*** Opening Records for this exercise ***

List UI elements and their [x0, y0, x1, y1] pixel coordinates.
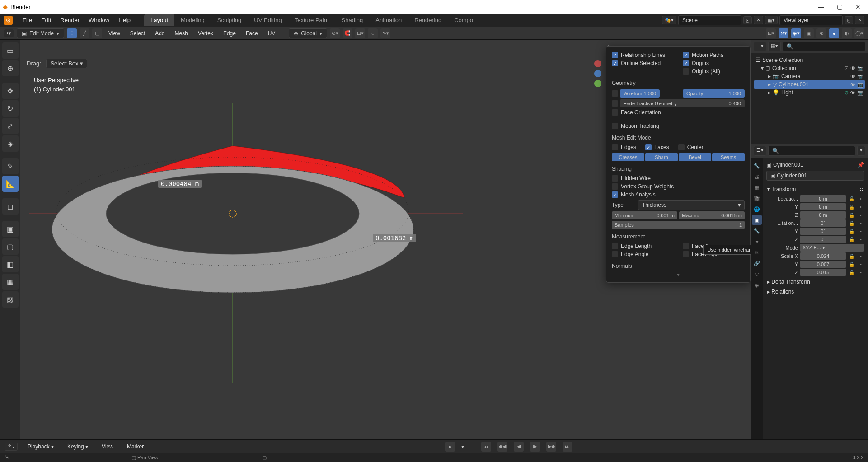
rotation-z[interactable]: 0°: [800, 236, 846, 243]
light-row[interactable]: ▸💡Light⊘👁📷: [754, 89, 865, 97]
transform-header[interactable]: ▾ Transform⠿: [766, 184, 864, 194]
menu-window[interactable]: Window: [84, 15, 114, 25]
jump-end-icon[interactable]: ⏭: [563, 442, 572, 452]
delta-transform-header[interactable]: ▸ Delta Transform: [766, 277, 864, 287]
transform-tool[interactable]: ◈: [2, 135, 19, 152]
shading-material-icon[interactable]: ◐: [842, 28, 852, 38]
cb-relationship-lines[interactable]: ✓Relationship Lines: [612, 51, 674, 59]
eye-icon[interactable]: 👁: [850, 74, 855, 79]
cb-face-orientation[interactable]: Face Orientation: [612, 108, 745, 117]
layer-delete-icon[interactable]: ✕: [855, 16, 864, 24]
cb-vertex-group-weights[interactable]: Vertex Group Weights: [612, 182, 745, 191]
cb-wireframe[interactable]: [612, 90, 618, 97]
tab-material-icon[interactable]: ◉: [752, 280, 762, 290]
layer-copy-icon[interactable]: ⎘: [845, 16, 853, 24]
cylinder-row[interactable]: ▸▽Cylinder.001👁📷: [754, 80, 865, 89]
overlay-icon[interactable]: ◉▾: [791, 28, 801, 38]
scene-name-field[interactable]: Scene: [678, 15, 741, 25]
inset-tool[interactable]: ▢: [2, 238, 19, 255]
tab-rendering[interactable]: Rendering: [408, 14, 448, 26]
menu-select[interactable]: Select: [127, 29, 149, 38]
object-name-field[interactable]: ▣ Cylinder.001: [766, 171, 864, 181]
jump-start-icon[interactable]: ⏮: [481, 442, 491, 452]
menu-mesh[interactable]: Mesh: [171, 29, 192, 38]
camera-icon[interactable]: 📷: [857, 74, 863, 79]
tab-animation[interactable]: Animation: [369, 14, 408, 26]
relations-header[interactable]: ▸ Relations: [766, 287, 864, 297]
scale-y[interactable]: 0.007: [800, 261, 846, 268]
lock-icon[interactable]: 🔓: [848, 213, 855, 218]
shading-wire-icon[interactable]: ⊕: [816, 28, 826, 38]
tab-sculpting[interactable]: Sculpting: [211, 14, 248, 26]
bevel-tool[interactable]: ◧: [2, 256, 19, 272]
menu-file[interactable]: File: [18, 15, 37, 25]
minimize-icon[interactable]: —: [818, 3, 824, 10]
expand-down-icon[interactable]: ▾: [612, 271, 745, 278]
cb-center[interactable]: Center: [678, 143, 704, 151]
scene-collection-row[interactable]: ☰Scene Collection: [754, 56, 865, 64]
scale-z[interactable]: 0.015: [800, 269, 846, 276]
scene-copy-icon[interactable]: ⎘: [743, 16, 752, 24]
tab-texpaint[interactable]: Texture Paint: [288, 14, 335, 26]
menu-icon[interactable]: ⠿: [859, 186, 863, 192]
axis-z-icon[interactable]: [594, 70, 601, 77]
analysis-type-select[interactable]: Thickness▾: [638, 200, 745, 210]
viewport-3d[interactable]: Drag: Select Box ▾ User Perspective (1) …: [20, 40, 751, 439]
gizmo-icon[interactable]: ⤧▾: [779, 28, 788, 38]
orientation-selector[interactable]: ⊕ Global ▾: [289, 28, 327, 38]
select-tool[interactable]: ▭: [2, 42, 19, 59]
camera-icon[interactable]: 📷: [857, 90, 863, 96]
cb-edge-length[interactable]: Edge Length: [612, 242, 674, 250]
proportional-curve-icon[interactable]: ∿▾: [380, 28, 390, 38]
props-mode-icon[interactable]: ☰▾: [754, 146, 766, 156]
scale-x[interactable]: 0.024: [800, 252, 846, 260]
lock-icon[interactable]: 🔓: [848, 237, 855, 242]
tab-modeling[interactable]: Modeling: [174, 14, 211, 26]
axis-y-icon[interactable]: [594, 80, 601, 87]
cb-origins-all[interactable]: Origins (All): [683, 67, 745, 75]
cb-mesh-analysis[interactable]: ✓Mesh Analysis: [612, 191, 745, 199]
menu-uv[interactable]: UV: [264, 29, 279, 38]
eye-icon[interactable]: 👁: [850, 65, 855, 71]
annotate-tool[interactable]: ✎: [2, 158, 19, 174]
menu-help[interactable]: Help: [114, 15, 135, 25]
axis-x-icon[interactable]: [594, 60, 601, 67]
menu-view[interactable]: View: [105, 29, 124, 38]
menu-vertex[interactable]: Vertex: [194, 29, 217, 38]
extrude-tool[interactable]: ▣: [2, 221, 19, 237]
cb-motion-tracking[interactable]: Motion Tracking: [612, 122, 745, 130]
camera-icon[interactable]: 📷: [857, 82, 863, 88]
lock-icon[interactable]: 🔓: [848, 196, 855, 201]
menu-face[interactable]: Face: [242, 29, 262, 38]
cb-hidden-wire[interactable]: Hidden Wire: [612, 174, 745, 182]
tab-scene-icon[interactable]: 🎬: [752, 193, 762, 203]
menu-edge[interactable]: Edge: [220, 29, 239, 38]
btn-seams[interactable]: Seams: [712, 153, 745, 161]
measure-tool[interactable]: 📐: [2, 176, 19, 192]
scale-tool[interactable]: ⤢: [2, 118, 19, 134]
props-search[interactable]: 🔍: [768, 146, 855, 156]
menu-playback[interactable]: Playback ▾: [24, 442, 57, 451]
tab-object-icon[interactable]: ▣: [752, 215, 762, 225]
btn-bevel[interactable]: Bevel: [679, 153, 711, 161]
mesh-visibility-icon[interactable]: ⊡▾: [766, 28, 776, 38]
snap-type-icon[interactable]: ⊡▾: [355, 28, 365, 38]
breadcrumb-object[interactable]: Cylinder.001: [773, 162, 803, 168]
tab-uv[interactable]: UV Editing: [248, 14, 288, 26]
proportional-icon[interactable]: ○: [368, 28, 378, 38]
cb-origins[interactable]: ✓Origins: [683, 59, 745, 67]
rotation-x[interactable]: 0°: [800, 219, 846, 227]
editor-type-icon[interactable]: ♯▾: [4, 29, 14, 37]
location-x[interactable]: 0 m: [800, 195, 846, 202]
viewlayer-field[interactable]: ViewLayer: [779, 15, 843, 25]
rotation-mode-select[interactable]: XYZ E... ▾: [800, 244, 864, 252]
tab-constraint-icon[interactable]: 🔗: [752, 258, 762, 268]
samples-field[interactable]: Samples1: [612, 221, 745, 229]
menu-edit[interactable]: Edit: [37, 15, 56, 25]
nav-gizmo[interactable]: [594, 60, 601, 87]
move-tool[interactable]: ✥: [2, 83, 19, 99]
minimum-field[interactable]: Minimum0.001 m: [612, 211, 677, 219]
fade-slider[interactable]: Fade Inactive Geometry0.400: [620, 99, 745, 107]
drag-mode-select[interactable]: Select Box ▾: [46, 59, 87, 68]
opacity-slider[interactable]: Opacity1.000: [683, 89, 745, 98]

*** Closing Records for this exercise ***

What the task requires: Set down the records precisely as they appear. Any picture stays out.

Exercise solution:
List UI elements and their [x0, y0, x1, y1] pixel coordinates.
rotation-z[interactable]: 0°: [800, 236, 846, 243]
light-row[interactable]: ▸💡Light⊘👁📷: [754, 89, 865, 97]
transform-header[interactable]: ▾ Transform⠿: [766, 184, 864, 194]
menu-window[interactable]: Window: [84, 15, 114, 25]
jump-end-icon[interactable]: ⏭: [563, 442, 572, 452]
delta-transform-header[interactable]: ▸ Delta Transform: [766, 277, 864, 287]
transform-tool[interactable]: ◈: [2, 135, 19, 152]
shading-material-icon[interactable]: ◐: [842, 28, 852, 38]
cb-relationship-lines[interactable]: ✓Relationship Lines: [612, 51, 674, 59]
eye-icon[interactable]: 👁: [850, 74, 855, 79]
cb-face-orientation[interactable]: Face Orientation: [612, 108, 745, 117]
layer-delete-icon[interactable]: ✕: [855, 16, 864, 24]
cb-vertex-group-weights[interactable]: Vertex Group Weights: [612, 182, 745, 191]
cb-wireframe[interactable]: [612, 90, 618, 97]
tab-material-icon[interactable]: ◉: [752, 280, 762, 290]
layer-copy-icon[interactable]: ⎘: [845, 16, 853, 24]
cylinder-row[interactable]: ▸▽Cylinder.001👁📷: [754, 80, 865, 89]
overlay-icon[interactable]: ◉▾: [791, 28, 801, 38]
scene-name-field[interactable]: Scene: [678, 15, 741, 25]
inset-tool[interactable]: ▢: [2, 238, 19, 255]
tab-rendering[interactable]: Rendering: [408, 14, 448, 26]
menu-select[interactable]: Select: [127, 29, 149, 38]
object-name-field[interactable]: ▣ Cylinder.001: [766, 171, 864, 181]
jump-start-icon[interactable]: ⏮: [481, 442, 491, 452]
menu-mesh[interactable]: Mesh: [171, 29, 192, 38]
camera-icon[interactable]: 📷: [857, 74, 863, 79]
tab-animation[interactable]: Animation: [369, 14, 408, 26]
relations-header[interactable]: ▸ Relations: [766, 287, 864, 297]
scale-y[interactable]: 0.007: [800, 261, 846, 268]
lock-icon[interactable]: 🔓: [848, 213, 855, 218]
shading-wire-icon[interactable]: ⊕: [816, 28, 826, 38]
tab-sculpting[interactable]: Sculpting: [211, 14, 248, 26]
bevel-tool[interactable]: ◧: [2, 256, 19, 272]
menu-file[interactable]: File: [18, 15, 37, 25]
minimize-icon[interactable]: —: [818, 3, 824, 10]
expand-down-icon[interactable]: ▾: [612, 271, 745, 278]
cb-center[interactable]: Center: [678, 143, 704, 151]
scene-collection-row[interactable]: ☰Scene Collection: [754, 56, 865, 64]
scale-z[interactable]: 0.015: [800, 269, 846, 276]
scene-copy-icon[interactable]: ⎘: [743, 16, 752, 24]
tab-texpaint[interactable]: Texture Paint: [288, 14, 335, 26]
menu-icon[interactable]: ⠿: [859, 186, 863, 192]
axis-z-icon[interactable]: [594, 70, 601, 77]
analysis-type-select[interactable]: Thickness▾: [638, 200, 745, 210]
viewport-3d[interactable]: Drag: Select Box ▾ User Perspective (1) …: [20, 40, 751, 439]
gizmo-icon[interactable]: ⤧▾: [779, 28, 788, 38]
orientation-selector[interactable]: ⊕ Global ▾: [289, 28, 327, 38]
select-tool[interactable]: ▭: [2, 42, 19, 59]
camera-icon[interactable]: 📷: [857, 90, 863, 96]
cb-edge-length[interactable]: Edge Length: [612, 242, 674, 250]
proportional-curve-icon[interactable]: ∿▾: [380, 28, 390, 38]
props-mode-icon[interactable]: ☰▾: [754, 146, 766, 156]
scale-x[interactable]: 0.024: [800, 252, 846, 260]
lock-icon[interactable]: 🔓: [848, 237, 855, 242]
tab-modeling[interactable]: Modeling: [174, 14, 211, 26]
axis-y-icon[interactable]: [594, 80, 601, 87]
cb-origins-all[interactable]: Origins (All): [683, 67, 745, 75]
cb-mesh-analysis[interactable]: ✓Mesh Analysis: [612, 191, 745, 199]
menu-uv[interactable]: UV: [264, 29, 279, 38]
eye-icon[interactable]: 👁: [850, 65, 855, 71]
annotate-tool[interactable]: ✎: [2, 158, 19, 174]
menu-help[interactable]: Help: [114, 15, 135, 25]
axis-x-icon[interactable]: [594, 60, 601, 67]
menu-view[interactable]: View: [105, 29, 124, 38]
menu-vertex[interactable]: Vertex: [194, 29, 217, 38]
extrude-tool[interactable]: ▣: [2, 221, 19, 237]
cb-motion-tracking[interactable]: Motion Tracking: [612, 122, 745, 130]
camera-icon[interactable]: 📷: [857, 82, 863, 88]
lock-icon[interactable]: 🔓: [848, 196, 855, 201]
menu-face[interactable]: Face: [242, 29, 262, 38]
cb-hidden-wire[interactable]: Hidden Wire: [612, 174, 745, 182]
tab-scene-icon[interactable]: 🎬: [752, 193, 762, 203]
menu-edge[interactable]: Edge: [220, 29, 239, 38]
btn-seams[interactable]: Seams: [712, 153, 745, 161]
measure-tool[interactable]: 📐: [2, 176, 19, 192]
scale-tool[interactable]: ⤢: [2, 118, 19, 134]
props-search[interactable]: 🔍: [768, 146, 855, 156]
menu-playback[interactable]: Playback ▾: [24, 442, 57, 451]
tab-object-icon[interactable]: ▣: [752, 215, 762, 225]
btn-bevel[interactable]: Bevel: [679, 153, 711, 161]
mesh-visibility-icon[interactable]: ⊡▾: [766, 28, 776, 38]
snap-type-icon[interactable]: ⊡▾: [355, 28, 365, 38]
breadcrumb-object[interactable]: Cylinder.001: [773, 162, 803, 168]
tab-uv[interactable]: UV Editing: [248, 14, 288, 26]
proportional-icon[interactable]: ○: [368, 28, 378, 38]
cb-origins[interactable]: ✓Origins: [683, 59, 745, 67]
rotation-x[interactable]: 0°: [800, 219, 846, 227]
editor-type-icon[interactable]: ♯▾: [4, 29, 14, 37]
location-x[interactable]: 0 m: [800, 195, 846, 202]
viewlayer-field[interactable]: ViewLayer: [779, 15, 843, 25]
rotation-mode-select[interactable]: XYZ E... ▾: [800, 244, 864, 252]
tab-constraint-icon[interactable]: 🔗: [752, 258, 762, 268]
samples-field[interactable]: Samples1: [612, 221, 745, 229]
menu-edit[interactable]: Edit: [37, 15, 56, 25]
nav-gizmo[interactable]: [594, 60, 601, 87]
move-tool[interactable]: ✥: [2, 83, 19, 99]
minimum-field[interactable]: Minimum0.001 m: [612, 211, 677, 219]
fade-slider[interactable]: Fade Inactive Geometry0.400: [620, 99, 745, 107]
drag-mode-select[interactable]: Select Box ▾: [46, 59, 87, 68]
opacity-slider[interactable]: Opacity1.000: [683, 89, 745, 98]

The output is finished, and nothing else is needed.